Janet Love, who is Rosdahl's partner at the well-appointed East Valley clinic, told us for the story that "I believe that at least 70 percent of the population are infected [with Lyme], whether they know it or not. I didn't in my own case, for 15 years. We are passing infected blood directly into the blood supply. Some people think this is wacko, but it's not."
Love employs so-called "energy machines" (see the linked story for details) to "treat" her clients (she is not a medical practitioner) .
Alyssa Goodale's blood tests never did turn up Lyme disease. But the high-potency drug regimen she was on landed her in an emergency room in 2010, and a doctor quoted in our story said she could have died had she continued on that path.
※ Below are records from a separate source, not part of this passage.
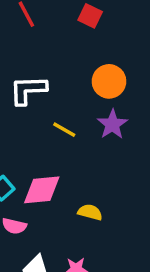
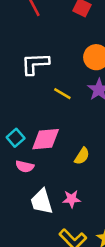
yellow semicircle: (90, 212) -> (82, 156), turned 108

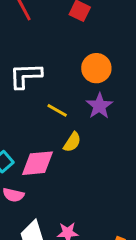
yellow semicircle: (82, 156) -> (72, 142), moved

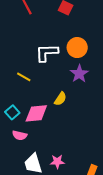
white L-shape: (25, 76) -> (47, 53), moved
yellow line: (57, 110) -> (24, 77), moved

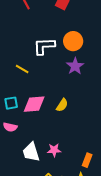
yellow semicircle: (60, 99) -> (62, 105), moved
cyan square: (12, 112) -> (11, 103), turned 32
pink semicircle: (20, 135) -> (10, 127), moved

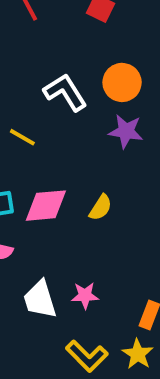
white L-shape: (44, 46) -> (65, 92), turned 60
purple star: (75, 66) -> (126, 131), turned -30

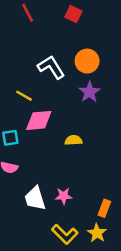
purple star: (126, 131) -> (90, 92), turned 30
pink diamond: (46, 206) -> (39, 120), moved
yellow semicircle: (101, 208) -> (73, 140), turned -126

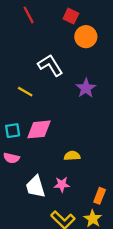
orange circle: (87, 61) -> (86, 37), moved
pink diamond: (39, 120) -> (39, 129), moved
yellow semicircle: (73, 140) -> (72, 156), moved

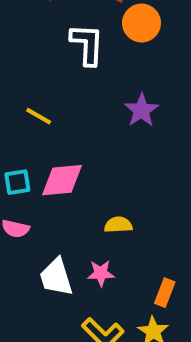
white L-shape: (50, 65) -> (87, 44), moved, turned 35

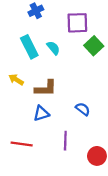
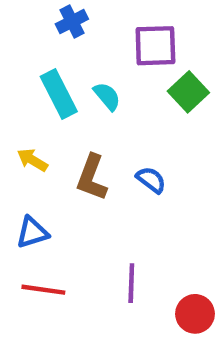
brown L-shape: (46, 88) -> (92, 178), turned 110
blue semicircle: (83, 109) -> (151, 180), moved
blue triangle: (41, 113) -> (32, 233), moved

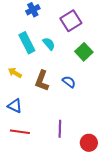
purple square: (155, 46) -> (71, 21), turned -30
green square: (188, 92) -> (84, 52), moved
blue triangle: (32, 233) -> (15, 106), turned 42

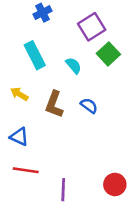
cyan semicircle: (49, 44) -> (74, 66), moved
green square: (84, 52) -> (108, 54), moved
purple line: (60, 129) -> (63, 190), moved

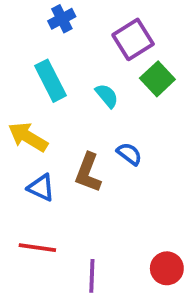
yellow arrow: (19, 94) -> (28, 137), size x1.5
brown L-shape: (54, 104) -> (88, 173), moved
blue triangle: (19, 137) -> (41, 188), moved

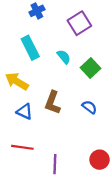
green square: (157, 79) -> (91, 68), moved
blue semicircle: (129, 154) -> (89, 107), moved

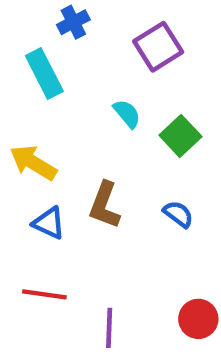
cyan rectangle: (30, 48) -> (44, 73), moved

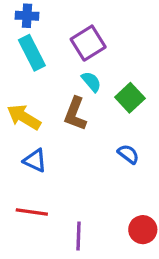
blue cross: (73, 22) -> (27, 16), moved, turned 30
purple square: (158, 47) -> (88, 43), moved
brown L-shape: (105, 205) -> (75, 114), moved

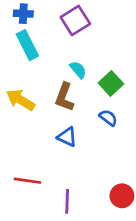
purple square: (88, 43) -> (75, 20), moved
blue semicircle: (128, 154) -> (108, 118), moved
blue triangle: (35, 160) -> (67, 137), moved

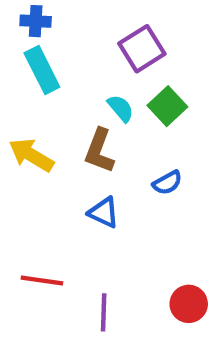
purple square: (75, 20) -> (142, 49), moved
green square: (111, 83) -> (167, 106), moved
blue semicircle: (108, 118) -> (167, 183), turned 114

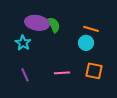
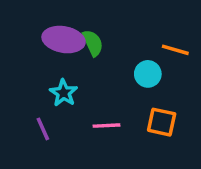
orange line: (91, 29) -> (175, 50), moved
cyan star: (23, 43) -> (64, 93), moved

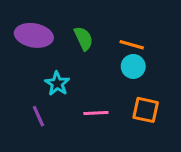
purple ellipse: (64, 40) -> (34, 35), moved
orange line: (175, 50) -> (132, 45), moved

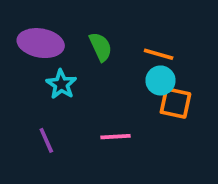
cyan star: (57, 84) -> (61, 84), moved
orange square: (146, 110) -> (175, 103), moved

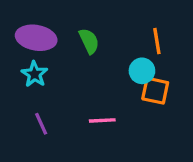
orange line: (159, 54) -> (157, 41), moved, turned 65
cyan star: (61, 84) -> (34, 74), moved

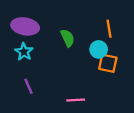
green semicircle: (89, 41) -> (68, 38), moved
pink line: (102, 120) -> (76, 100), moved

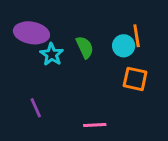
cyan circle: (99, 49) -> (124, 46), moved
cyan star: (24, 52) -> (52, 54), moved

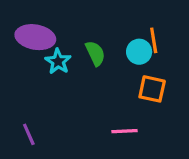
purple line: (36, 108) -> (29, 134), moved
pink line: (95, 125) -> (124, 131), moved

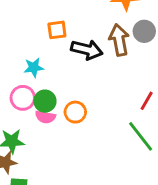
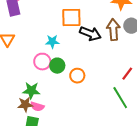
orange square: (57, 30) -> (71, 18), size x1.5
pink semicircle: (45, 117) -> (37, 107), moved

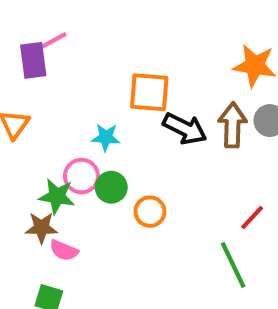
green star: (31, 90) -> (57, 196), moved
brown star: (25, 104) -> (41, 228), moved
pink semicircle: (37, 107) -> (64, 250), moved

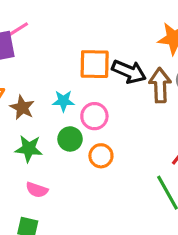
black arrow: (185, 129) -> (129, 72), moved
pink circle: (81, 176) -> (94, 116), moved
brown star: (41, 228) -> (22, 107), moved, turned 30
The reader E-mails aimed at us in the aftermath of the story are about 50-50: People either claim that we are part of a U.S. government conspiracy to keep the public from truly understanding the magnitude of the Lyme "epidemic," or want to take the heads off true believers (we dubbed them "Lymeites") for playing with the lives of their patients/clients.
At least in Goodale's case, a Maricopa County jury may get to decide some things: The young woman's civil lawsuit against Remnant and its two owners is moving forward in Superior Court.
She is not asking for a certain dollar amount from the women, but claims that the way in which she was treated at the clinic could have killed her, and definitely caused her unnecessary pain and suffering.
Rosdahl and Love (who have separate attorneys) strongly deny any wrongdoing.
We'll do a longer take-out on this fascinating and troubling case as it develops.